§ What to work on: No picture belongs in the copy. Repeat each line below exactly.

§ Supplied entries:
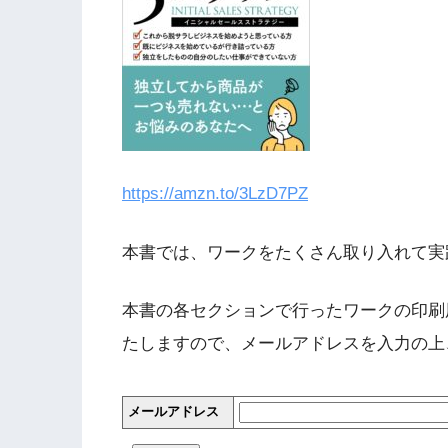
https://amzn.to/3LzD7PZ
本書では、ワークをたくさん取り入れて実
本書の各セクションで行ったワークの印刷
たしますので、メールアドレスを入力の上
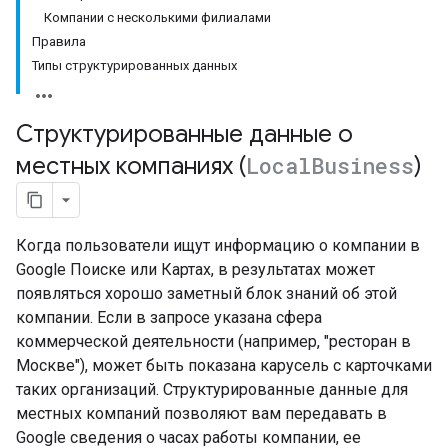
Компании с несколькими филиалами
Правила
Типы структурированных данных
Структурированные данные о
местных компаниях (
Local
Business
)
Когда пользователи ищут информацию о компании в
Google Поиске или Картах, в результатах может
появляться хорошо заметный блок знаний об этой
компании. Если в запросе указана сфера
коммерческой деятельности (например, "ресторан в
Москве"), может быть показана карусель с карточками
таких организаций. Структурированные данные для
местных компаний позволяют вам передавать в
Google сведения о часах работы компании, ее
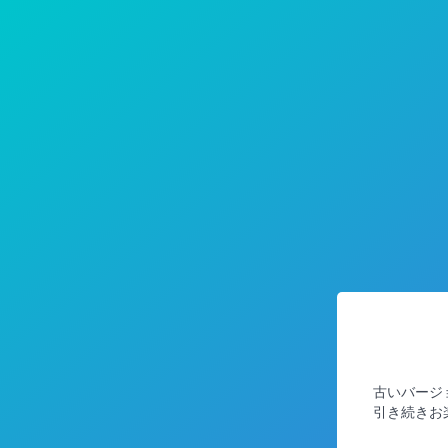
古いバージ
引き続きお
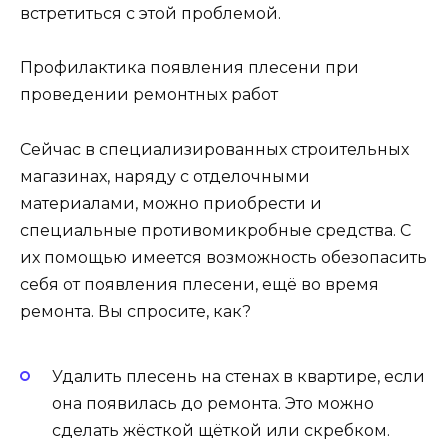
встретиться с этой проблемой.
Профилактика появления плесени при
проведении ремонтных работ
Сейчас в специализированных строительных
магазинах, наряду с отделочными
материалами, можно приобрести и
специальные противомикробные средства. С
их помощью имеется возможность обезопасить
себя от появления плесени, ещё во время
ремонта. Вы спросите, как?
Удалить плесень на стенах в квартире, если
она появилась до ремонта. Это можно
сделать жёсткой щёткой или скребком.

§ Result of this task:
https://amzn.to/3LzD7PZ
本書では、ワークをたくさん取り入れて実
本書の各セクションで行ったワークの印刷
たしますので、メールアドレスを入力の上
Компании с несколькими филиалами
Правила
Типы структурированных данных
Структурированные данные о
местных компаниях (
Local
Business
)
Когда пользователи ищут информацию о компании в
Google Поиске или Картах, в результатах может
появляться хорошо заметный блок знаний об этой
компании. Если в запросе указана сфера
коммерческой деятельности (например, "ресторан в
Москве"), может быть показана карусель с карточками
таких организаций. Структурированные данные для
местных компаний позволяют вам передавать в
Google сведения о часах работы компании, ее
古いバージ
引き続きお
встретиться с этой проблемой.
Профилактика появления плесени при
проведении ремонтных работ
Сейчас в специализированных строительных
магазинах, наряду с отделочными
материалами, можно приобрести и
специальные противомикробные средства. С
их помощью имеется возможность обезопасить
себя от появления плесени, ещё во время
ремонта. Вы спросите, как?
Удалить плесень на стенах в квартире, если
она появилась до ремонта. Это можно
сделать жёсткой щёткой или скребком.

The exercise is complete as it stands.